● ACTION ITEM: Reproduce word for word, from the entries below, the line with "чого білок розподіляється на потреби", the line with "Выбор объёма накопительного водонагревателя —", and every line between them, and nothing more.

== RECORDS PROVIDED ==

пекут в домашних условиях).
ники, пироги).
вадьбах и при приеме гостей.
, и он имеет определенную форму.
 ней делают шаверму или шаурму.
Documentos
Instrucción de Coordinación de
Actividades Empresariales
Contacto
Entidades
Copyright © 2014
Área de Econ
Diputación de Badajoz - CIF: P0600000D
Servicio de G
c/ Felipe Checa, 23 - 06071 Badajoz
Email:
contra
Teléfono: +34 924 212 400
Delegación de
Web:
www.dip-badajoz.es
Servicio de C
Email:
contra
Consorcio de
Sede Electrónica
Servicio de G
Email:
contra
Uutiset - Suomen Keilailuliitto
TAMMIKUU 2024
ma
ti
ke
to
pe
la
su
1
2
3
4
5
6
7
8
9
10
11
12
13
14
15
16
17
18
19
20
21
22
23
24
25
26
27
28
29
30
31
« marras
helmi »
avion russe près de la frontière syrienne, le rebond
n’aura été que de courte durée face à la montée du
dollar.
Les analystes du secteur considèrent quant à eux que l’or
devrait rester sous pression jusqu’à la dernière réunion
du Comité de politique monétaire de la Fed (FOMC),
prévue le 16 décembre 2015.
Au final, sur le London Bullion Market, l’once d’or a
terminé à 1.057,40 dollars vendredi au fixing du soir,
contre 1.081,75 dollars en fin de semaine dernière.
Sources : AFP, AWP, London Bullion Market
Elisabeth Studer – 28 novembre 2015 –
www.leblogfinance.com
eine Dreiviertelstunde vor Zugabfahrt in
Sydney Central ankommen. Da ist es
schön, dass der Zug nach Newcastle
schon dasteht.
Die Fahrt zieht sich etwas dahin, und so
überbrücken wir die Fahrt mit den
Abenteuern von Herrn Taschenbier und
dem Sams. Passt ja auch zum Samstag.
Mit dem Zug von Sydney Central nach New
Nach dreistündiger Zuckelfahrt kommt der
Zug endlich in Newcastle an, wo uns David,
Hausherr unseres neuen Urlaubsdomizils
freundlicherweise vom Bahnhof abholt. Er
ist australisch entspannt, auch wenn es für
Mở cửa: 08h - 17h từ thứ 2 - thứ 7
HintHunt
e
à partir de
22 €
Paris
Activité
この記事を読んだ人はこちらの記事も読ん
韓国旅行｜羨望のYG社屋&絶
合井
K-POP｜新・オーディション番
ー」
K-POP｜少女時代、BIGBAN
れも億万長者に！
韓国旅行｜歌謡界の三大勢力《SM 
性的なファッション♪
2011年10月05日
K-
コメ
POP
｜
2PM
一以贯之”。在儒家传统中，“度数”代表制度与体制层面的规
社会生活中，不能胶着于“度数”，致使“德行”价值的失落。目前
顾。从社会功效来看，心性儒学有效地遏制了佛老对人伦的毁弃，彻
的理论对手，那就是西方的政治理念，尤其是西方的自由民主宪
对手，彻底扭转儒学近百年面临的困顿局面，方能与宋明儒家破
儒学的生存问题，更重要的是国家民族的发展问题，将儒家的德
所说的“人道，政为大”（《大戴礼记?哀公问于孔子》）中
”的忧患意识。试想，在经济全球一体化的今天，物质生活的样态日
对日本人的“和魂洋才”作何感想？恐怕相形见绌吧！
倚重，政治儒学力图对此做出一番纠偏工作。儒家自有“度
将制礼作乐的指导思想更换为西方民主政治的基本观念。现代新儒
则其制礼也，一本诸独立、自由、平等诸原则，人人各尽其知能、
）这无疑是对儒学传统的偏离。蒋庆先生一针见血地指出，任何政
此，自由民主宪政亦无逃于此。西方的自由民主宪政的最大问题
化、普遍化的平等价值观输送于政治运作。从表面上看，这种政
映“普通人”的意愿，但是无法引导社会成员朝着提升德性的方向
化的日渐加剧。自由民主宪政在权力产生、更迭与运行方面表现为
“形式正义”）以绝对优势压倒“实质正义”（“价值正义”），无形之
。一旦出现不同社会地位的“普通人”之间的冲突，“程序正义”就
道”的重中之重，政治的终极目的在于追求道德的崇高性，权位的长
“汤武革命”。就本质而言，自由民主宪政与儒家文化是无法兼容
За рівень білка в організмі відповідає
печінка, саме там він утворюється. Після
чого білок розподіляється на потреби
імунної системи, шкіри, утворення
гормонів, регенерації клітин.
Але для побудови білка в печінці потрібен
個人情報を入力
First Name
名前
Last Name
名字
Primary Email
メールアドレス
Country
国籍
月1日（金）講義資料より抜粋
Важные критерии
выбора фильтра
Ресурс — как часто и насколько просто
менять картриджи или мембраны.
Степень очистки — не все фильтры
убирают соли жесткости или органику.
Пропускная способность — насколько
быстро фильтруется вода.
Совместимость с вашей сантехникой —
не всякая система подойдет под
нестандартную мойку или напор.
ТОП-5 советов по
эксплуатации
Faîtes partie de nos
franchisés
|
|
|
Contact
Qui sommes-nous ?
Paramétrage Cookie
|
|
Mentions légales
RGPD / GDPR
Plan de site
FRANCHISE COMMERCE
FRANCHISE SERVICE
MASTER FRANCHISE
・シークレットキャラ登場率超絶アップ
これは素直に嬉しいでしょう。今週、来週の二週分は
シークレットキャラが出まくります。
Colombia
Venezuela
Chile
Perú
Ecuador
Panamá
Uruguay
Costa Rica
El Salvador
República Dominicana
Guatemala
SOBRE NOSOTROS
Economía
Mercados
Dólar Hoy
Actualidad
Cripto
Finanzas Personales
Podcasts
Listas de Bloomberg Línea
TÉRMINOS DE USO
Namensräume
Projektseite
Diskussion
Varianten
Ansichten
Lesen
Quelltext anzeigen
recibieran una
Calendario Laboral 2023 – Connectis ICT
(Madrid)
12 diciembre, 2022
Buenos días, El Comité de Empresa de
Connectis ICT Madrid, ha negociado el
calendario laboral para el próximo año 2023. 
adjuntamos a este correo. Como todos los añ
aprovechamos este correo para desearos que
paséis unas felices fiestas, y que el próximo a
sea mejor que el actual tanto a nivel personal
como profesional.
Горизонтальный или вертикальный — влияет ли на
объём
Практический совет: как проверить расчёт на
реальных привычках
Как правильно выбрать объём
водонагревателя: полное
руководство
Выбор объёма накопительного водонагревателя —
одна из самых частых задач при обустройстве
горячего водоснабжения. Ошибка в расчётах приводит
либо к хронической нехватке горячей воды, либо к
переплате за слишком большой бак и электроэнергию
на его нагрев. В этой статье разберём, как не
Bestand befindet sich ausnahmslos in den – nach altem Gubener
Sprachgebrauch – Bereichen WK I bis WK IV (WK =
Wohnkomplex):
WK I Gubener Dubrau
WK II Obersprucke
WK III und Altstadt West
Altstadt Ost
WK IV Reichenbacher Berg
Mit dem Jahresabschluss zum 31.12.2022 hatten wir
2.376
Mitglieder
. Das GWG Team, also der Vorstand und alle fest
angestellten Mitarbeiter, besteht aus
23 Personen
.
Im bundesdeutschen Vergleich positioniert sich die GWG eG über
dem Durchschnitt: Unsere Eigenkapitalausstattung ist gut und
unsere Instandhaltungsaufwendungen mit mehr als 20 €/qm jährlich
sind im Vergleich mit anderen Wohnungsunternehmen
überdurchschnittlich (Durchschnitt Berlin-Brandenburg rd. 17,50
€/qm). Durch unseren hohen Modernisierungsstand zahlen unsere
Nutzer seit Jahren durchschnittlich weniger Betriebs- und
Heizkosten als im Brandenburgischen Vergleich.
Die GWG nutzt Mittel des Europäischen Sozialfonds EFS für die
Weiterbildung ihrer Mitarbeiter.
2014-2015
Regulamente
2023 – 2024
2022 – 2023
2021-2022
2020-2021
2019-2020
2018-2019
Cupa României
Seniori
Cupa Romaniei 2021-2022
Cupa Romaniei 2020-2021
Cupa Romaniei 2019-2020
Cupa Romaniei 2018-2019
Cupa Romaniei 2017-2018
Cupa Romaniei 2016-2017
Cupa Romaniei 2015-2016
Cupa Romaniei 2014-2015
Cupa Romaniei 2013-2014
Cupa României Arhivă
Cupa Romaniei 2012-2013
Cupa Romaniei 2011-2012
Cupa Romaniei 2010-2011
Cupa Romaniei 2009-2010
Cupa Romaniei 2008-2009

===

● RESULT OF THE TASK:
чого білок розподіляється на потреби
імунної системи, шкіри, утворення
гормонів, регенерації клітин.
Але для побудови білка в печінці потрібен
個人情報を入力
First Name
名前
Last Name
名字
Primary Email
メールアドレス
Country
国籍
月1日（金）講義資料より抜粋
Важные критерии
выбора фильтра
Ресурс — как часто и насколько просто
менять картриджи или мембраны.
Степень очистки — не все фильтры
убирают соли жесткости или органику.
Пропускная способность — насколько
быстро фильтруется вода.
Совместимость с вашей сантехникой —
не всякая система подойдет под
нестандартную мойку или напор.
ТОП-5 советов по
эксплуатации
Faîtes partie de nos
franchisés
|
|
|
Contact
Qui sommes-nous ?
Paramétrage Cookie
|
|
Mentions légales
RGPD / GDPR
Plan de site
FRANCHISE COMMERCE
FRANCHISE SERVICE
MASTER FRANCHISE
・シークレットキャラ登場率超絶アップ
これは素直に嬉しいでしょう。今週、来週の二週分は
シークレットキャラが出まくります。
Colombia
Venezuela
Chile
Perú
Ecuador
Panamá
Uruguay
Costa Rica
El Salvador
República Dominicana
Guatemala
SOBRE NOSOTROS
Economía
Mercados
Dólar Hoy
Actualidad
Cripto
Finanzas Personales
Podcasts
Listas de Bloomberg Línea
TÉRMINOS DE USO
Namensräume
Projektseite
Diskussion
Varianten
Ansichten
Lesen
Quelltext anzeigen
recibieran una
Calendario Laboral 2023 – Connectis ICT
(Madrid)
12 diciembre, 2022
Buenos días, El Comité de Empresa de
Connectis ICT Madrid, ha negociado el
calendario laboral para el próximo año 2023. 
adjuntamos a este correo. Como todos los añ
aprovechamos este correo para desearos que
paséis unas felices fiestas, y que el próximo a
sea mejor que el actual tanto a nivel personal
como profesional.
Горизонтальный или вертикальный — влияет ли на
объём
Практический совет: как проверить расчёт на
реальных привычках
Как правильно выбрать объём
водонагревателя: полное
руководство
Выбор объёма накопительного водонагревателя —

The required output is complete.